### [WORK TO COMPLETE]
Report every line below that has the string "Bình" in it.

++++ EXERCISE DATA

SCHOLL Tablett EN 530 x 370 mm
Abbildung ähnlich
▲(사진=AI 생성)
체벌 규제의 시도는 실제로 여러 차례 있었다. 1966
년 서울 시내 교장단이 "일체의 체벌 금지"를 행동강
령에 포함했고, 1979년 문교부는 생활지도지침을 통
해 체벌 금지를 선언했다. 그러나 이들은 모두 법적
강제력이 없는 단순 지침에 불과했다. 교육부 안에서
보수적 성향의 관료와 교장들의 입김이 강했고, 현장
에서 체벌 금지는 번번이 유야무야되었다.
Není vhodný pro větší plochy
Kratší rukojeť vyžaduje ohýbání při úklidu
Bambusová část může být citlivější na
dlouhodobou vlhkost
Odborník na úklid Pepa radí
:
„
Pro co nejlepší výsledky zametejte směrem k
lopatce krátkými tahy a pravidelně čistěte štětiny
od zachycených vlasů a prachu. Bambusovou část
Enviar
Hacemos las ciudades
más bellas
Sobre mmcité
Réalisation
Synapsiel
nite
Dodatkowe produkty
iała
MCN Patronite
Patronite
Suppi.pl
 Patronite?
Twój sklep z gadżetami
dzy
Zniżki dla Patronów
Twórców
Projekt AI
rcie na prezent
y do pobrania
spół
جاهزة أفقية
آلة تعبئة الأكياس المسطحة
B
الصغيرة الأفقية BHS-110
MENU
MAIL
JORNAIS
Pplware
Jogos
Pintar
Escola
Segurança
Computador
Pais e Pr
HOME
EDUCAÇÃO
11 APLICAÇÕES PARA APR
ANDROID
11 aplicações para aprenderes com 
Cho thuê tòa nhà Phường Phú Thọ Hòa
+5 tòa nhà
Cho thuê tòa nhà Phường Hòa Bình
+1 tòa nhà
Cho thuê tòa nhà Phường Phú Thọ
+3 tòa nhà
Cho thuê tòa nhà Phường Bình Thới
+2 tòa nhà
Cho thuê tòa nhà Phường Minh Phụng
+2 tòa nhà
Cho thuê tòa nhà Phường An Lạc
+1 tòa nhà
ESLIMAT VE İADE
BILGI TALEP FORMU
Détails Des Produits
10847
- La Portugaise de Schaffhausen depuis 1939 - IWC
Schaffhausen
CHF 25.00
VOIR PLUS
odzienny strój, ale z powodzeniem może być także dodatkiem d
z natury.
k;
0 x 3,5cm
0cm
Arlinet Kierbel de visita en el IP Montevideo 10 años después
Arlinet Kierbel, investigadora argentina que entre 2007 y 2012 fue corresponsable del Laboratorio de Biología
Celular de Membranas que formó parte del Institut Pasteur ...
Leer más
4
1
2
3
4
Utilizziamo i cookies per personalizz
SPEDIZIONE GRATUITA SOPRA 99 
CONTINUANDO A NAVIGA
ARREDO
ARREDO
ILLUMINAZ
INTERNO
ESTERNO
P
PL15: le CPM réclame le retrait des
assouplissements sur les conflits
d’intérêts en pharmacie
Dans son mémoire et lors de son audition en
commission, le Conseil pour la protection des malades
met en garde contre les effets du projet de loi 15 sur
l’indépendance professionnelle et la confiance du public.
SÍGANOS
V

++++++++

### [ANSWER AREA]
Cho thuê tòa nhà Phường Hòa Bình
Cho thuê tòa nhà Phường Bình Thới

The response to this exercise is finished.